179

Allah, samimi

mü'minleri, içinde bulunduğunuz şu durumda bırakmak istemez. Buradaki hitap, Hazret-i Peygamber zamanındaki bütün samimi inanç sahiplerine ve münâfıklaradır.

Nihayet, pisi temizden ayırır. Allahü teâlâ, sizi böyle olduğunuz gibi, münafıklarla iç içe bırakmaz. Münafıkların müminlerden ayırdedilmesini ister. Allahü teâlâ, vahyetmek sûretiyle, münafıkların durumunu peygamberine bildirir. Yahut da, cihad ve hicreti emretmek şeklinde onları ortaya çıkarır. Böylelikle, samimi mü'minlerle, münafıklar bilinmiş olur.

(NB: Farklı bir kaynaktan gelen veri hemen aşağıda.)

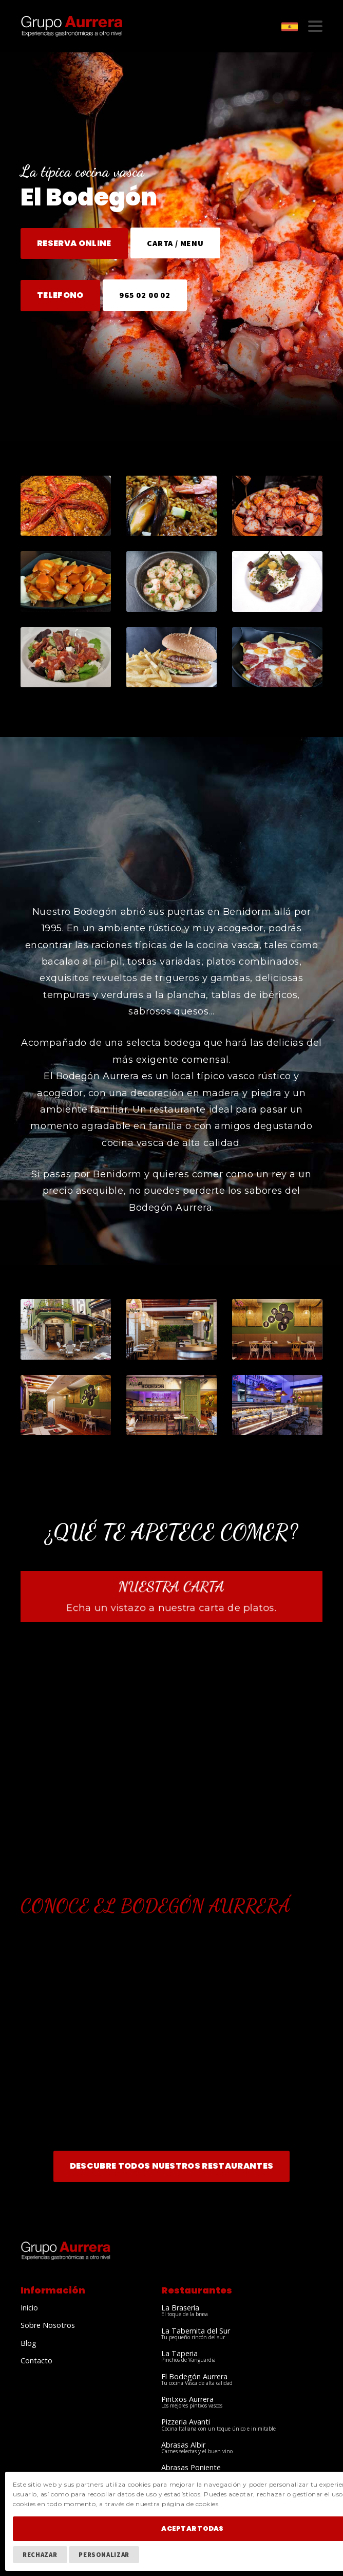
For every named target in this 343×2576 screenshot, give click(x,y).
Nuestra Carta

Allah sizi, gayba vâkıf kılacak da değildir. Allah, sizin hiçbirinize, gayba dair bilgi vermez, böylelikle de, kalbi erde olan imanı veya inkârı bilemezsiniz.

Fakat Allah, elçilerinden dilediğini seçer. Onları, seçilmiş yüce kullar kılar. Onlar da, Allah'ın kendilerine bildirdiğinden başkasını bilemezler. Sadece Allah'ın kendilerine vahyettiğini bilirler.

Öyleyse, Allah'a ve peygamberlerine iman edin. Eğer, gerçek şekilde

iman eder ve münafık olmaktan

korkarsanız, bu iman ve takvanızın karşılığı olarak

size, mahiyeti bilinmeyen,

çok büyük bir mükâfat vardır. Bu mükâfat, takvanın derecesine göre artar. Yüce maksatlara yürümek ve seçilmişlerin derecesine ulaşmak, ancak, takva ayaklarıyla hazırlanır. Allah'a ve O'nun peygamberine inanmak, kalple tasdik etmek ve şeriata sarılmakla mümkündür. Kurtuluş da işte buradadır, başka bir yerde bulunmaz.

Günlerini boşuna kaybetme kardeşim! Günlerin, senin en büyük sermayendir. Ancak sermayene sahip olduğun sürece kârlı çıkarsın. Allah'a itaat ve ibadetle, sermaye kazanmaya çalış! Hazret-i Peygamber'in sünnetini yaşat! Ölmeden önce ve vakit varken, ona salât ve selâm getir. Ölüler, iki rekât namaz kılmak, bir defa ”lâ ilâhe illallah" demek, ya da bir tesbih çekmek için kendilerine müsade edilmesini temennî ederler. Fakat kendilerine izin verilmez. Bunun üzerine, sağ olan insanların niçin hayatlarını boşa geçirdiklerine taaccüp ederler. Ne güzel söylenmiş: ”İnsanlar uykudadırlar. Öldükleri zaman uyanacaklardır." Samimi olan, münafıktan ayrılacaktır. Bu ayırım, dünyada, söz ve davranışla olduğu gibi, orada da, ak yüzle veya kara yüzle olacaktır. Allahü teâlâ: ”O gün, yüzler var ağarır, yüzler var kararır" (Al-i İmran, 106) buyurmaktadır. Allah bizleri, kıyamet gününde, yüzleri ak olanlardan eylesin.